■ Data extracts ■
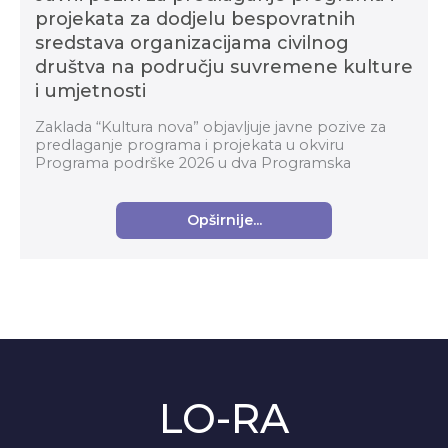
projekata za dodjelu bespovratnih
sredstava organizacijama civilnog
društva na području suvremene kulture
i umjetnosti
Zaklada “Kultura nova” objavljuje javne pozive za
predlaganje programa i projekata u okviru
Programa podrške 2026 u dva Programska
područja: Organizacijski razvoj i Suvremena kultura i
umjetnost za...
Opširnije...
LO-RA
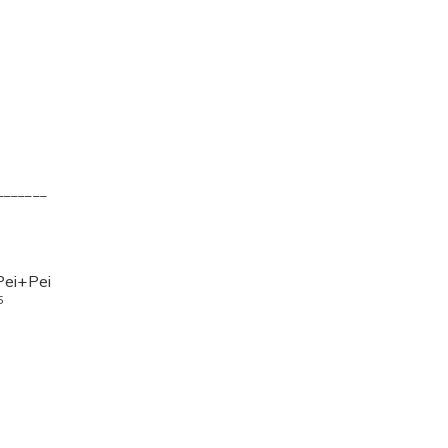
_______
Pei+Pei
5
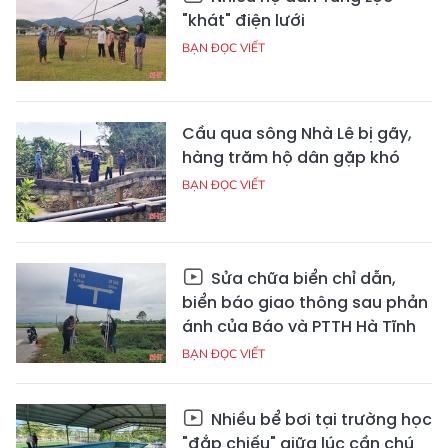
"khát" điện lưới
BẠN ĐỌC VIẾT
Cầu qua sông Nhà Lê bị gãy,
hàng trăm hộ dân gặp khó
BẠN ĐỌC VIẾT
Sửa chữa biển chỉ dẫn,
biển báo giao thông sau phản
ánh của Báo và PTTH Hà Tĩnh
BẠN ĐỌC VIẾT
Nhiều bể bơi tại trường học
"đắp chiếu" giữa lúc cần chú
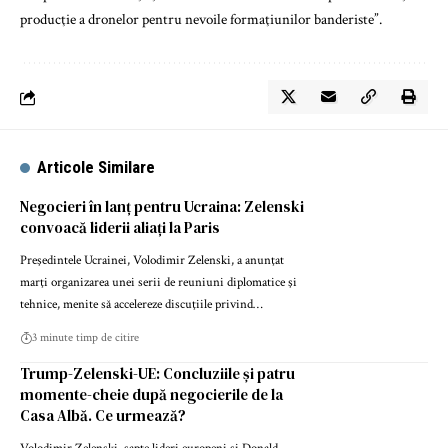
producţie a dronelor pentru nevoile formaţiunilor banderiste”.
Articole Similare
Negocieri în lanț pentru Ucraina: Zelenski
convoacă liderii aliați la Paris
Preşedintele Ucrainei, Volodimir Zelenski, a anunţat
marţi organizarea unei serii de reuniuni diplomatice şi
tehnice, menite să accelereze discuţiile privind…
3 minute timp de citire
Trump-Zelenski-UE: Concluziile și patru
momente-cheie după negocierile de la
Casa Albă. Ce urmează?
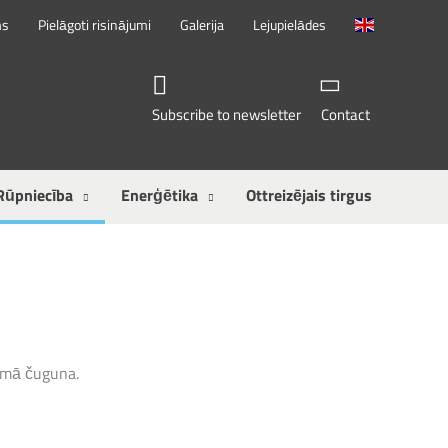
ms
Pielāgoti risinājumi
Galerija
Lejupielādes
Subscribe to newsletter
Contact
Rūpniecība
Enerģētika
Ottreizējais tirgus
amā čuguna.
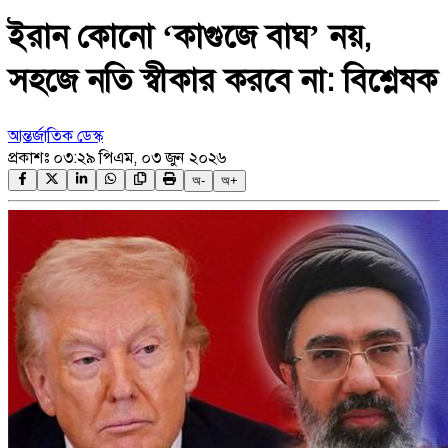
ইরান কোনো ‘কাগুজে বাঘ’ নয়,
সহজে নতি স্বীকার করবে না: বিশ্লেষক
আন্তর্জাতিক ডেস্ক
প্রকাশঃ
০৩:২৯ পিএম, ০৩ জুন ২০২৬
অ-
অ+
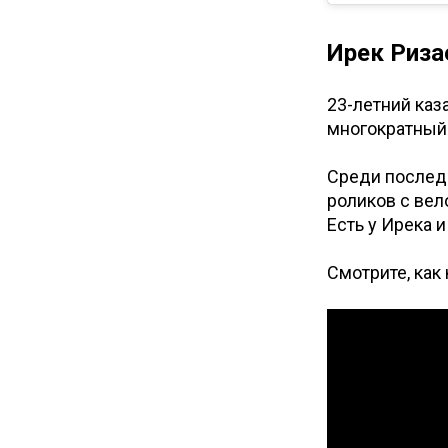
Ирек Риза
23-летний каз
многократный 
Среди последн
роликов с вел
Есть у Ирека 
Смотрите, как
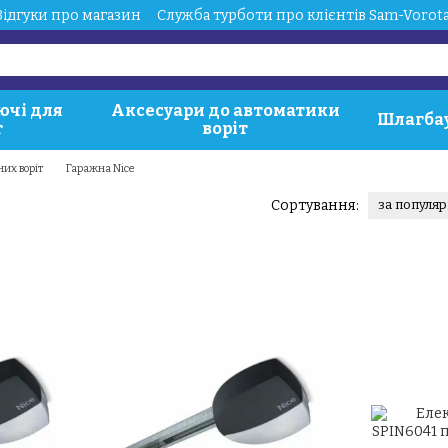
Відгуки про магазин
Служба турботи про клієнтів Sam-Vorot
ючі для
Аксесуари до автоматики
Шлагба
т
воріт
их воріт
Гаражна Nice
Сортування:
за популя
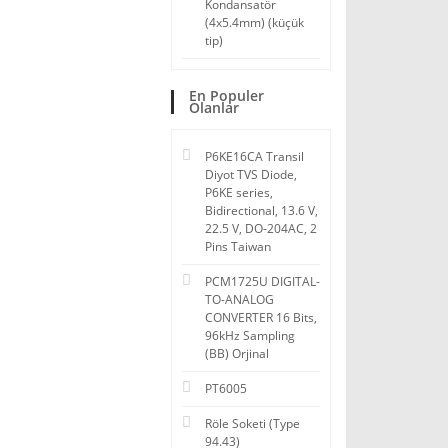
Kondansatör
(4x5.4mm) (küçük
tip)
En Populer
Olanlar
P6KE16CA Transil
Diyot TVS Diode,
P6KE series,
Bidirectional, 13.6 V,
22.5 V, DO-204AC, 2
Pins Taiwan
PCM1725U DIGITAL-
TO-ANALOG
CONVERTER 16 Bits,
96kHz Sampling
(BB) Orjinal
PT6005
Röle Soketi (Type
94.43)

■ Instructions for the task ■
Check each line of the records above for the string "biển", and report every line that has it.

■ Output for this exercise ■
Sửa chữa biển chỉ dẫn,
biển báo giao thông sau phản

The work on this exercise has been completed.